Client Java supports exporting metrics to Prometheus using poll mode and viewing on Grafana. The following steps shows how to enable this function.

Step 1: Enable metrics exporting

  • set the config tikv.metrics.enable to true
  • call TiConfiguration.setMetricsEnable(true)

Step 2: Set the metrics port

  • set the config tikv.metrics.port
  • call TiConfiguration.setMetricsPort

Default port is 3140.

Step 3: Config Prometheus

Add the following config to conf/prometheus.yml and restart Prometheus.

- job_name: "tikv-client"
    honor_labels: true
    static_configs:
    - targets:
        - '127.0.0.1:3140'
        - '127.0.0.2:3140'
        - '127.0.0.3:3140'

Step 4: Config Grafana

Import the Client-Java-Summary dashboard config to Grafana.

Troubleshooting

Slow Request Diagnosis

If a request take too much time, we can collect the detailed time spend in each component in a “slow log”.


2022-02-11 11:07:56 WARN  SlowLogImpl:88 - A request spent 55 ms. start=11:07:56.938, end=11:07:56.993, SlowLog:{"trace_id":4361090673996453790,"spans":[{"event":"put","begin":"11:07:56.938","duration_ms":55,"properties":{"region":"{Region[2] ConfVer[5] Version[60] Store[1] KeyRange[]:[]}","key":"Hello"}},{"event":"getRegionByKey","begin":"11:07:56.938","duration_ms":0},{"event":"callWithRetry","begin":"11:07:56.943","duration_ms":49,"properties":{"method":"tikvpb.Tikv/RawPut"}},{"event":"gRPC","begin":"11:07:56.943","duration_ms":49,"properties":{"method":"tikvpb.Tikv/RawPut"}}]}

Slow log configurations

SlowLog settingsdefault value
tikv.rawkv.read_slowlog_in_mstikv.grpc.timeout_in_ms * 2
tikv.rawkv.write_slowlog_in_mstikv.grpc.timeout_in_ms * 2
tikv.rawkv.batch_read_slowlog_in_mstikv.grpc.timeout_in_ms * 2
tikv.rawkv.batch_write_slowlog_in_mstikv.grpc.timeout_in_ms * 2
tikv.rawkv.scan_slowlog_in_ms5s

Each settings can be set by system properties, configuration files or set... method of TiConfiguration.
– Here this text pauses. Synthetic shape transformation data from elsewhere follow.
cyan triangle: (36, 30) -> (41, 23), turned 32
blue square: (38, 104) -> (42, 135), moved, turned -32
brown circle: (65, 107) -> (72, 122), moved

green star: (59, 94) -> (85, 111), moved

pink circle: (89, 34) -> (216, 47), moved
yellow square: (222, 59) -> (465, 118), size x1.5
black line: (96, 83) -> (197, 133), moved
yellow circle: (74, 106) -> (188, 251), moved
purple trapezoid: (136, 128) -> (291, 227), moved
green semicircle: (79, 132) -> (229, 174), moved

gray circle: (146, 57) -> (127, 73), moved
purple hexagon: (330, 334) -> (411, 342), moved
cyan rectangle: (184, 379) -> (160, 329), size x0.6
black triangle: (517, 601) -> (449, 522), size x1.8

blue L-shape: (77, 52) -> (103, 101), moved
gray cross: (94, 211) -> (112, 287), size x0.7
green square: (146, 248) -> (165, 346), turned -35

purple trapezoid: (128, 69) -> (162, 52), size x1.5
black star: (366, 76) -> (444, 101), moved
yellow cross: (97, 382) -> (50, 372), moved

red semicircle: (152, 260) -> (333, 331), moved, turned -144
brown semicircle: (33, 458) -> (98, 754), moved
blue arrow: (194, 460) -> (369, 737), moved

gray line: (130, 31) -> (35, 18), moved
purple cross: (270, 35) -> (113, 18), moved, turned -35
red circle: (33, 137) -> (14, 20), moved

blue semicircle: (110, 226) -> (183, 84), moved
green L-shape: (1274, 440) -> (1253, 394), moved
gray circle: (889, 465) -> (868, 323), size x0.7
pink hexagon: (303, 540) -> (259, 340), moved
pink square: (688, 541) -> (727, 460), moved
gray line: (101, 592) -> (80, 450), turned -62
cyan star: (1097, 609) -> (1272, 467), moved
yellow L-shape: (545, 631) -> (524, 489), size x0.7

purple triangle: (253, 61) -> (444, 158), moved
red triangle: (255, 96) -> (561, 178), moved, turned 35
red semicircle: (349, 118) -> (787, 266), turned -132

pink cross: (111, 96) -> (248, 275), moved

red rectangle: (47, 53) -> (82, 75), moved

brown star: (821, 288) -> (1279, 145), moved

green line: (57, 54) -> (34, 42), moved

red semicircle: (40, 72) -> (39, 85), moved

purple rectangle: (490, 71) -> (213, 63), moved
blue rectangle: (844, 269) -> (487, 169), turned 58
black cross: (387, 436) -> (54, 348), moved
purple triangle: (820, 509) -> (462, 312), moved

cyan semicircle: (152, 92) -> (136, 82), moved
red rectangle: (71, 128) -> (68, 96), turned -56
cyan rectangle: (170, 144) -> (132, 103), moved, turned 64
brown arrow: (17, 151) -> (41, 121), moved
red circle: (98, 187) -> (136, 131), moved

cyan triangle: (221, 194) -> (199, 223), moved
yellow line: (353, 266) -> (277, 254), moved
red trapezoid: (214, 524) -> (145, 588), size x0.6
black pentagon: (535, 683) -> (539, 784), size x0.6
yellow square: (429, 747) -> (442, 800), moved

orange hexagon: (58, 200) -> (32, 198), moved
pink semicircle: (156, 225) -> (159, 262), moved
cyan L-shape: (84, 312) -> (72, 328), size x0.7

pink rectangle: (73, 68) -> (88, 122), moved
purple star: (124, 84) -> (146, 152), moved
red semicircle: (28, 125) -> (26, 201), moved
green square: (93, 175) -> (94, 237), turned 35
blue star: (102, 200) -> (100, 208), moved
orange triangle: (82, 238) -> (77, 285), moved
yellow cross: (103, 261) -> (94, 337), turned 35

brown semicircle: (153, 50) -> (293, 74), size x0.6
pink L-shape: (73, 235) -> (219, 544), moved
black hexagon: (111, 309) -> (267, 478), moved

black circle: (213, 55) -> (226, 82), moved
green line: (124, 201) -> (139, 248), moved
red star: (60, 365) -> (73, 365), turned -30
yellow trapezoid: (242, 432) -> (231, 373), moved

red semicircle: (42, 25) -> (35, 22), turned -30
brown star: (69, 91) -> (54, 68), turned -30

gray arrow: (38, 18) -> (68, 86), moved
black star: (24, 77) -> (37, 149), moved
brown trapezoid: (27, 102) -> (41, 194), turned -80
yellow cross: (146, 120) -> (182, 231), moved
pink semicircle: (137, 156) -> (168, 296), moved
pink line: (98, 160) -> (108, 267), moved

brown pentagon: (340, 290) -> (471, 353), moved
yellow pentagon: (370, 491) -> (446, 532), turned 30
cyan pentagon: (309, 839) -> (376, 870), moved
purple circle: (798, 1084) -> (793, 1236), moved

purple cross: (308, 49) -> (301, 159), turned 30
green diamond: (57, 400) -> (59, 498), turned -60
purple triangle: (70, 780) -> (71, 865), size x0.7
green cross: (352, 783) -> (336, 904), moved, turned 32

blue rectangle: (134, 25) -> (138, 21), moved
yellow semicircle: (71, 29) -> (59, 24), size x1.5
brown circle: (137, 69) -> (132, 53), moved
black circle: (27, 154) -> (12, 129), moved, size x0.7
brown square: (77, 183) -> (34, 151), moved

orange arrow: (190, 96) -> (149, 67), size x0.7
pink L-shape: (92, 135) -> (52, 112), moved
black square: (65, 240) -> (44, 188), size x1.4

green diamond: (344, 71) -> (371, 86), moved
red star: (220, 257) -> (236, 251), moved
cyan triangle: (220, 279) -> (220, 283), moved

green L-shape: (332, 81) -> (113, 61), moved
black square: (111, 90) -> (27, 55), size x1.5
System properties can be set by -D parameter of java command.

java -cp target/java-client-example-1.0-SNAPSHOT-jar-with-dependencies.jar -Dtikv.rawkv.read_slowlog_in_ms=100 com.example.App

Configuration file is src/main/resources/tikv.properties in maven projects.

Visualize slow log

TBD

Architecture

This section includes in-depthA description of the client architecture.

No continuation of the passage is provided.